We can now further investigate the influence of positional embeddings on the final input embedding of a token by plotting the input representation of a token for different positions:

For the words that switch position between two sentences, the final embedding is slightly different due to the positional embeddings.
This is how positional embeddings help to keep information about word order.

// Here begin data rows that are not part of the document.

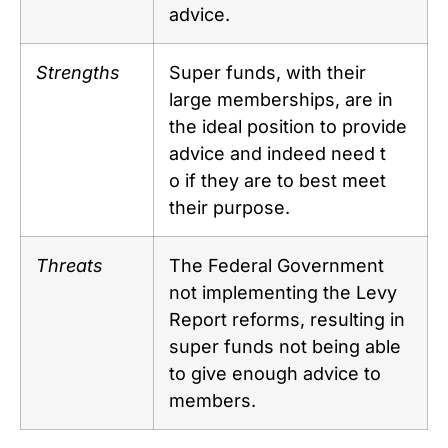
advice.
Strengths
Super funds, with their
large memberships, are in
the ideal position to provide
advice and indeed need t
o if they are to best meet
their purpose.
Threats
The Federal Government
not implementing the Levy
Report reforms, resulting in
super funds not being able
to give enough advice to
members.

%% Cell type:code id: tags:

``` python
# Example text
text1 = "The cat chased the dog."
text2 = "The dog chased the cat."
text3 = "She only likes him."
text4 = "Only she likes him."
texts = [text1, text2, text3, text4]

for text in texts:
    # Load tokenizer and embedding layers/matrices
    tokenizer = BertTokenizer.from_pretrained(
        "bert-base-uncased", clean_up_tokenization_spaces=True
    )
    model = BertModel.from_pretrained("bert-base-uncased")
    token_embedding_layer = model.embeddings.word_embeddings
    pos_embedding_layer = model.embeddings.position_embeddings

    # Create embeddings for the example text
    ids = tokenizer.encode(text)
    token_embedding = token_embedding_layer(torch.tensor(ids))
    pos_embedding = pos_embedding_layer(torch.arange(len(token_embedding)))

    input_embedding = (
        token_embedding + pos_embedding
    )  # absolute additive positional embedding

    # Visualize the input embedding
    # remove CLS and SEP token for simplicity
    input_embedding = input_embedding[1:-1]
    tokens = tokenizer.convert_ids_to_tokens(ids)[1:-1]
    input_embedding_vectors = [
        input_embedding[i].detach().numpy() for i in range(len(input_embedding))
    ]
    print(text)
    plot_embedding_pca(input_embedding_vectors, tokens)
```

%% Cell type:markdown id: tags:

### Task*
Write a neat function / class to directly transform text into its input embeddings.
- If you want, you can allow for token embeddings and positional embeddings to be flexible inputs.
- You can fix the tokenizer for simplicity.